Editor’s Note:
Primary hepatocellular carcinoma is one of the most common malignant tumors in China, ranking second in the mortality rate of malignant tumors in the country. In recent years, significant progress has been made in HCC immunotherapy, bringing new hope to countless HCC patients. The evolution of HCC immunotherapy has gone through the era of PD-1/PD-L1 monotherapy 1.0, combined molecular targeted drug application 2.0, and further combined local treatment 3.0. With ongoing clinical research, the effectiveness of HCC immunotherapy has greatly improved. So, what will the era of HCC immunotherapy 4.0 look like? What challenges will we face next? At the recently concluded 17th International Liver Cancer Association (ILCA) Annual Meeting, Hepatology Digest had the honor of conducting an in-depth interview with Dr. Tim Greten from the National Institutes of Health and the National Cancer Institute’s Cancer Research Center.
Hepatology Digest: How does single-cell analysis reveal the mechanisms of cancer drug resistance and guide immunotherapy strategies?
Dr.Greten: As you know, single-cell sequencing analysis is a very powerful tool that can help us better study specimens from patients. We can investigate various T cell subgroups and other immune cells and can clarify the mechanisms of tumor resistance, understanding how tumors evade immune responses.
However, we’re not yet at the point where it can be said to genuinely impact cancer treatment. To achieve this, we need to conduct larger-scale studies, especially large-scale studies involving significant sequencing sample sizes, particularly in HCC patients, where we have yet to achieve this.
Hepatology Digest: What challenges remain in achieving the best immune response in HCC patients?
Dr. Greten: I believe the current challenges are mainly as follows: First, not all patients will respond to immunotherapy. Thus, developing effective biological markers to predict efficacy is an essential research direction so that we can genuinely achieve patient screening. Second, many patients still experience severe adverse events during immunotherapy, so we need to consider the safety of treatment. Third, although we have achieved considerable success in HCC immunotherapy, there’s still a possibility of disease progression in some patients. To achieve a complete cure, we have a long journey ahead.
Hepatology Digest: The combination of interventional treatment and immunotherapy for HCC treatment is widely recognized. How do these two fields work together?
Dr. Greten: That’s an interesting question. In fact, several years ago, we started research in this area, launching the world’s first clinical trial combining anti-CTLA-4 with local HCC treatment. Our scientific hypothesis was that local treatment would lead to tumor cell death, and we could use these dead tumor cells as a deactivated vaccine to induce an immune response. Then, combined with immune checkpoint inhibitors, this effect could be further amplified to achieve better anti-tumor effects. Clinically, most of our HCC patients miss the opportunity for surgery. An increasing number of clinical trials show that the strategy of combining immunotherapy with local treatment can effectively control disease progression and prolong patient survival.
Moreover, our current research indicates that early-stage HCC patients might have a better immunotherapy response than late-stage patients. The potential applications of immunotherapy are vast, but in-depth exploration is required. Currently, in intermediate-stage HCC patients, the combination of immunotherapy and local treatment has yielded positive results. Simultaneously, as an adjuvant treatment, immunotherapy in post-surgical HCC patients has also produced positive outcomes, effectively reducing tumor recurrence rates and improving long-term prognosis.

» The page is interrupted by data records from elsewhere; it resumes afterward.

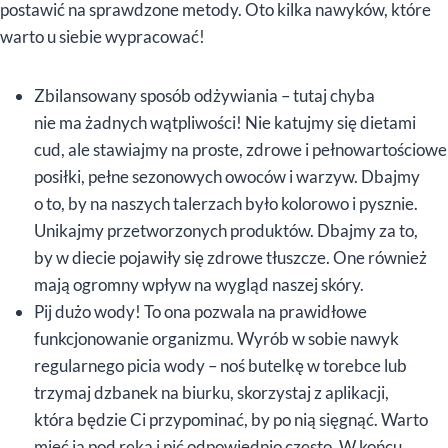
postawić na sprawdzone metody. Oto kilka nawyków, które
warto u siebie wypracować!
Zbilansowany sposób odżywiania – tutaj chyba
nie ma żadnych wątpliwości! Nie katujmy się dietami
cud, ale stawiajmy na proste, zdrowe i pełnowartościowe
posiłki, pełne sezonowych owoców i warzyw. Dbajmy
o to, by na naszych talerzach było kolorowo i pysznie.
Unikajmy przetworzonych produktów. Dbajmy za to,
by w diecie pojawiły się zdrowe tłuszcze. One również
mają ogromny wpływ na wygląd naszej skóry.
Pij dużo wody! To ona pozwala na prawidłowe
funkcjonowanie organizmu. Wyrób w sobie nawyk
regularnego picia wody – noś butelkę w torebce lub
trzymaj dzbanek na biurku, skorzystaj z aplikacji,
która będzie Ci przypominać, by po nią sięgnąć. Warto
mieć ją pod ręką i pić odpowiednio często. W końcu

Hepatology Digest: Looking forward to the era of HCC immunotherapy 4.0, what unmet clinical needs do you see currently?
Dr. Greten: First and foremost, we need to actively conduct large-scale clinical research to prove its efficacy. Additionally, as mentioned earlier, we need to explore biological markers that can effectively predict patient outcomes and select those who can benefit. Another aspect I’m very interested in is determining the optimal timing for the use of immune checkpoint inhibitors: when is the best time for immunotherapy, and how should we manage patients who may progress after adjuvant treatment? These are critical issues that need addressing.